2. During an interview with the Director of Quality (DoC) on 3/3/2020 at 3 p.m., DoC stated that the Labor and Delivery charge nurse at the receiving hospital told Dameron's ED unit clerk that the receiving hospital would accept Patient 1. DoC stated the ED unit clerk set up the transfer for Patient 1 to transfer to the receiving hospital, and EDMD did not call the receiving physician for acceptance. DoC further stated that there was a big break in communication between EDMD, EDNP1, the ED unit clerk, and the receiving hospital's charge nurse.

An interview on 4/19/2022 at 11:45 a.m. with LDMD stated they had not spoken with EDMD 1.

During a concurrent interview and record review of Patient 1's EMR on 4/21/2020 at 3:45 p.m. with EDNS, EDNS confirmed that there was no documentation regarding a physician to physician notification for transfer of Patient 1. The record indicated EDMD 1 did not call the receiving obstetrician personally and thought EDNP 1 called. But, EDNP 1 did not call the receiving hospital's obstetrician, he called the receiving neoatologist for the possibility of Patient 2's transfer. The record further indicated EDMD 1 called the receiving obstetrician later, and she was upset. The chief medical officer was also notified.

A review of Patient 1's receiving hospital's EMR titled "Physician Note," dated 8/23/2020 at 7:11 p.m., indicated, "Dameron's ED transferred the patient [Patient 1] without a doctor-to-doctor call and acceptance. [EDMD] called later to apologize and acknowledge the violation."

A review of the hospital's policy titled "Acceptance/Interfacility Transfer Procedure," last revised 5/5/2016, indicated the sending physician will contact the appropriate physician for acceptance for the transfer and documented.

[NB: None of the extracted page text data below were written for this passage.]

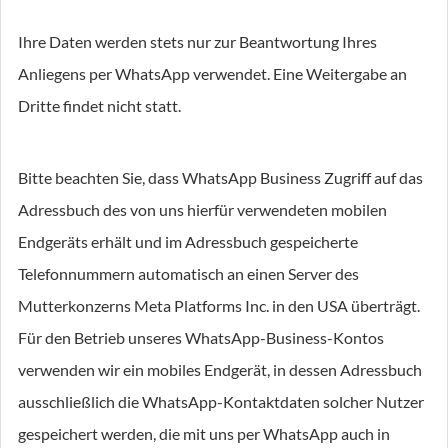
Ihre Daten werden stets nur zur Beantwortung Ihres
Anliegens per WhatsApp verwendet. Eine Weitergabe an
Dritte findet nicht statt.
Bitte beachten Sie, dass WhatsApp Business Zugriff auf das
Adressbuch des von uns hierfür verwendeten mobilen
Endgeräts erhält und im Adressbuch gespeicherte
Telefonnummern automatisch an einen Server des
Mutterkonzerns Meta Platforms Inc. in den USA überträgt.
Für den Betrieb unseres WhatsApp-Business-Kontos
verwenden wir ein mobiles Endgerät, in dessen Adressbuch
ausschließlich die WhatsApp-Kontaktdaten solcher Nutzer
gespeichert werden, die mit uns per WhatsApp auch in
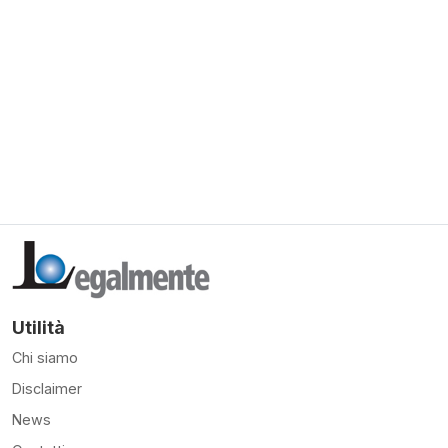
Utilità
Chi siamo
Disclaimer
News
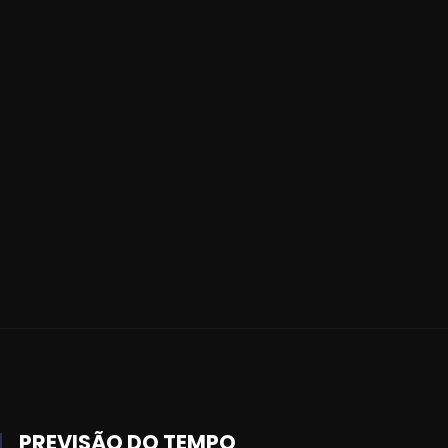
PREVISÃO DO TEMPO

A review of the hospital policy titled "Transfer of Individual with or without an Emergency Medical Condition (EMC) EMTALA," last revised 8/1/2011, indicated the transfer of a patient with an unstable EMC follow mandated regulatory standards including the receiving hospital's agreement to accept the patient and provide appropriate medical treatment.

3. During a concurrent interview and record review on 4/21/2022 at 3:45 p.m. with EDNS, EDNS stated that she was unable to determine whether Patient 1's chart was sent with Patient 1 to the receiving hospital. The EDNS confirmed that most of Patient 1's medical information was documented after Patient 1 was transferred to the receiving hospital, which was 8/23/2020 at 4:03 p.m..

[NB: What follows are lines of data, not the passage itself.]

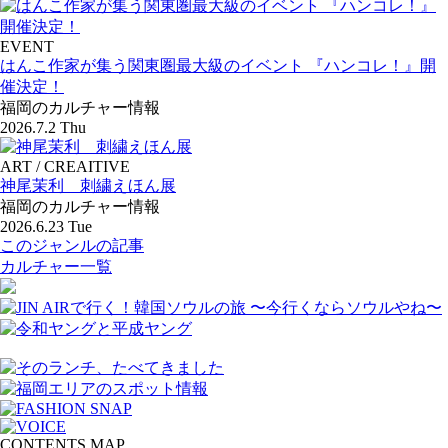
EVENT
はんこ作家が集う関東圏最大級のイベント 『ハンコレ！』開
催決定！
福岡のカルチャー情報
2026.7.2 Thu
ART / CREAITIVE
神尾茉利 刺繍えほん展
福岡のカルチャー情報
2026.6.23 Tue
このジャンルの記事
カルチャー一覧
CONTENTS MAP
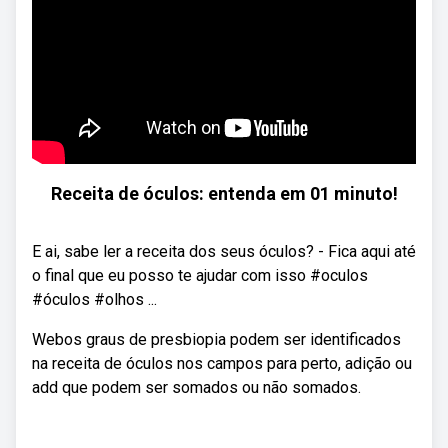
Receita de óculos: entenda em 01 minuto!
E ai, sabe ler a receita dos seus óculos? - Fica aqui até
o final que eu posso te ajudar com isso #oculos
#óculos #olhos ...
Webos graus de presbiopia podem ser identificados
na receita de óculos nos campos para perto, adição ou
add que podem ser somados ou não somados.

A review of Patient 1's EMR from the receiving hospital titled "Physician Note," dated 8/23/2020 at 7:11 p.m., indicated the receiving physician had very limited information regarding Patient 1 when brought in by ambulance.

During a concurrent interview and document review on 4/25/2022 at 12:00 p.m. of Patient 1's EMR from the receiving hospital and LDMD, LDMD stated that Patient 1 arrived in labor and delivery with no documentation and she did not know where Patient 1 came from.

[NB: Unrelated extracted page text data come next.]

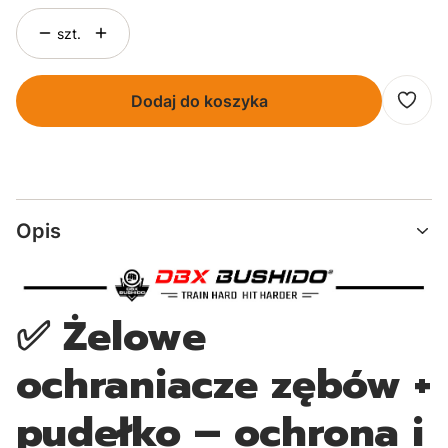
szt.
Dodaj do koszyka
Opis
✅ Żelowe
ochraniacze zębów +
pudełko – ochrona i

A review of the hospital's policy titled "Transfer of Individual with or without an Emergency Medical Condition (EMC) EMTALA," last revised 8/1/2011, indicated the transfer of a patient with an unstable EMC follow mandated regulatory standards which includes the transferring unit will send to the receiving facility all medical records available at the time of transfer related to the emergency condition of the patient.

In an interview on 5/4/2022 at 2 p.m. with EDMD1, EDMD 1 stated that everything that was done for the mom was documented in the chart.